A Lochaber GP became the first person to win the prestigious Ben Nevis Race for the fifth consecutive year at the weekend.
Finlay Wild completed the gruelling course – which involves running from Claggan Park in Fort William to the summit of the UK’s highest mountain and back – in one hour, 34 minutes and 43 seconds.
Dr Wild, who is a member of Lochaber Athletic Club, is following a fine family tradition. His grandfather, John Hinde, ran the race in 1978 and his mother, Fiona Wild, completed it in 1981.
The first woman home in yesterday’s event was Lindsey Brindle, of Horwich RMI Athletic Club, in a time of one hour, 56 minutes and 36 seconds.
Lochaber Mountain Rescue Team member Martin McDermott, who was running to raise money for new navigation equipment, completed the course in two hours, 38 minutes and 22 seconds.
Event chairman and secretary, Mickey Whitehead, said more than 700 people applied to take part, but the numbers had to be limited to 600.
More than 100 of those accepted dropped out beforehand, leaving 492 starters and 486 who completed the course.
Mr Whitehead said: “It was a really good day from start to finish.
“There was a wee bit of rain at one point, but nothing much and it got quite warm.
“The visibility wasn’t the best at the top, but everyone seems to have enjoyed the event.”
He added that there had also been a good turnout for the prize-giving at the Nevis Centre in Fort William in the evening.
Mr Whitehead said the Ben race had been held in some form for more than 100 years and in its current form since 1951.

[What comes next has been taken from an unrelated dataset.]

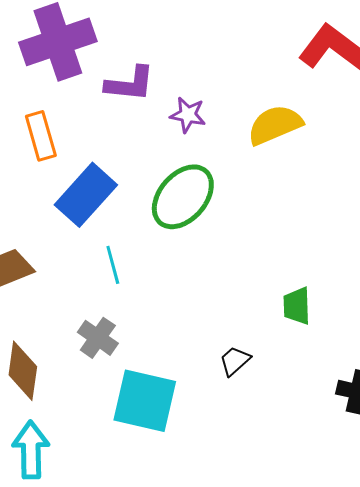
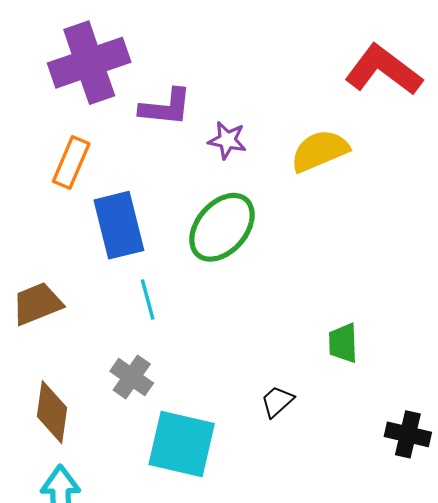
orange rectangle: (41, 136) -> (71, 162), turned 39
blue rectangle: (86, 195) -> (119, 225), turned -56

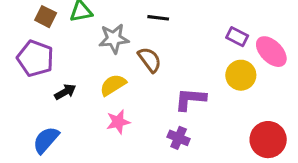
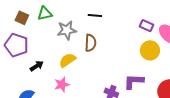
brown semicircle: (150, 60) -> (90, 43), turned 42
purple L-shape: (190, 99) -> (134, 81), moved
pink star: (118, 122) -> (62, 85), moved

He said: “I think it is very popular because it is Ben Nevis. It’s the highest mountain in the UK and this event is one of the biggest hill races in the UK.”
The record times for both men and women have stood since 1984 when Kenny Stuart and Pauline Stuart, nee Haworth, recorded one hour, 25 minutes and 34 seconds, and one hour, 43 minutes and 25 seconds.